Casper states in his Handbook (vol. iii., illustrative cases of HCN) that Schauenstein (one of the Prussian official chemists), twenty-six hours after death, found no HCN in the stomach, but a considerable amount of formic acid, the result of its metamorphosis. We know that strong HCN, exposed to light, decomposes into formate of ammonium, which, by distillation with a dilute acid, would give formic acid in the distillate. That such a change should occur so rapidly in a dilute solution, and in the darkness of the body, is improbable. It would be well, however, that formic acid should be looked for in the distillate thus:—

Carefully neutralize a measured portion with pure soda or potash; evaporate on the water-bath to dryness. The alkaline formate will be left in white crystals if present, together with the cyanide, which will not crystallize, but remain as a deliquescent mass. Dissolve in a little water, and divide into three equal portions.

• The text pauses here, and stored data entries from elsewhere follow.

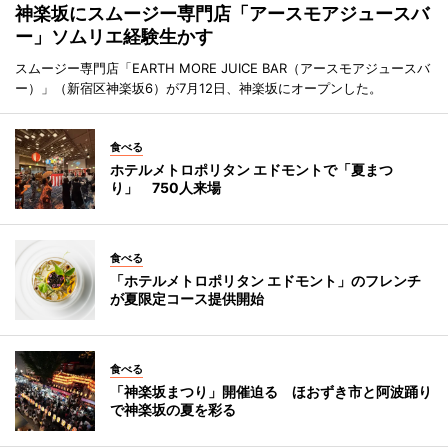
神楽坂にスムージー専門店「アースモアジュースバ
ー」ソムリエ経験生かす
スムージー専門店「EARTH MORE JUICE BAR（アースモアジュースバ
ー）」（新宿区神楽坂6）が7月12日、神楽坂にオープンした。
食べる
ホテルメトロポリタン エドモントで「夏まつ
り」 750人来場
食べる
「ホテルメトロポリタン エドモント」のフレンチ
が夏限定コース提供開始
食べる
「神楽坂まつり」開催迫る ほおずき市と阿波踊り
で神楽坂の夏を彩る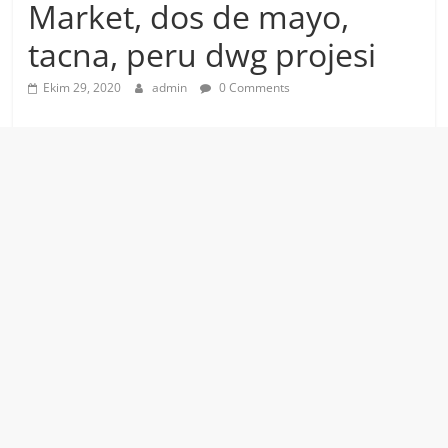
Market, dos de mayo,
tacna, peru dwg projesi
Ekim 29, 2020
admin
0 Comments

(1.) To the first add silver nitrate in slight excess. Cyanide of silver will precipitate, formate will remain in solution, if not too concentrated. Filter, if possible. On boiling, if any blackening happens from reduction of the silver, formic acid is probably present. Acetic acid does not reduce silver nitrate.

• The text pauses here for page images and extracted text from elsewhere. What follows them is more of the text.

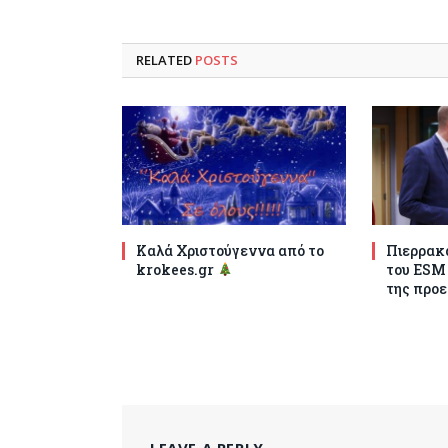
RELATED
POSTS
Καλά Χριστούγεννα από το
Πιερρακά
krokees.gr
του ESM
της προε
LEAVE A REPLY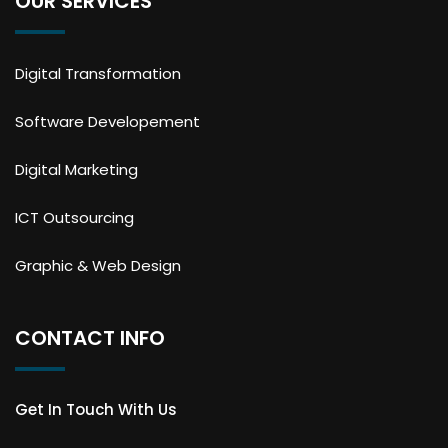
OUR SERVICES
Digital Transformation
Software Developement
Digital Marketing
ICT Outsourcing
Graphic & Web Design
CONTACT INFO
Get In Touch With Us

(2.) To the second add dilute neutral ferric chloride (a solution of iron-alum answers admirably). A red-brown colour, removed by a drop of hydrochloric acid, indicates either acetic or formic acid.

(3.) Evaporate the third portion to dryness, and ignite gently in a closed crucible. Formate and acetate will be turned into carbonate, while cyanide will remain unchanged if air be excluded. If then effervescence take place on treating the residue with a little hydrochloric acid, it is a confirmation of the presence of formic or acetic acid. The first test will have revealed which it is.

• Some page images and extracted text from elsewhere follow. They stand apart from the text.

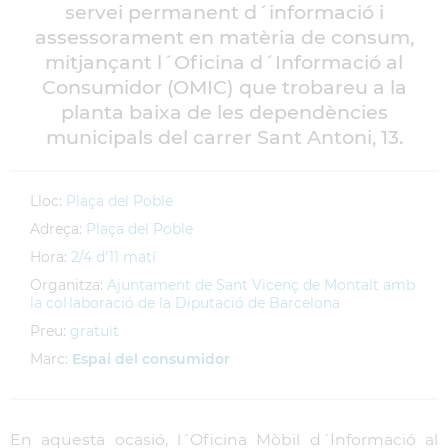
servei permanent d´informació i
assessorament en matèria de consum,
mitjançant l´Oficina d´Informació al
Consumidor (OMIC) que trobareu a la
planta baixa de les dependències
municipals del carrer Sant Antoni, 13.
Lloc:
Plaça del Poble
Adreça:
Plaça del Poble
Hora:
2/4 d'11 matí
Organitza:
Ajuntament de Sant Vicenç de Montalt amb
la col·laboració de la Diputació de Barcelona
Preu:
gratuït
Marc:
Espai del consumidor
En aquesta ocasió, l´Oficina Mòbil d´Informació al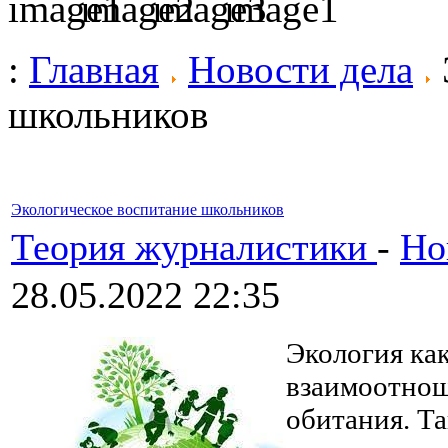
:
Главная
Новости дела
школьников
Экологическое воспитание школьников
Теория журналистики
-
Но
28.05.2022 22:35
Экология как
взаимоотнош
обитания. Т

Many animal substances, when distilled with strong acids, do give acetic and formic acids, but they do not act thus with dilute acids. Yet a stomach will usually yield a little acetic acid from the food having turned sour.

If formic acid be present, it will probably have proceeded from the decomposition of HCN. Then the reduced silver obtained in the first test should be weighed, and calculated into formic acid, and also into hydrocyanic acid (108 parts of silver = 46 parts formic acid, or 27 parts HCN). The result may be stated thus:—

“Hydrocyanic acid actually found,—— grains. Formic acid found,—— grains. If this had proceeded from the decomposition of hydrocyanic acid, it would correspond to an additional amount of—— grains of hydrocyanic acid.”

It is needless to observe that the mere finding of formic acid would be no proof of the administration of HCN, unless strong corroborative evidence were at hand.

On the whole, we must always try, and we may often hope, to find HCN if given, either free, as cyanide, or as sulphocyanide, even after months have elapsed.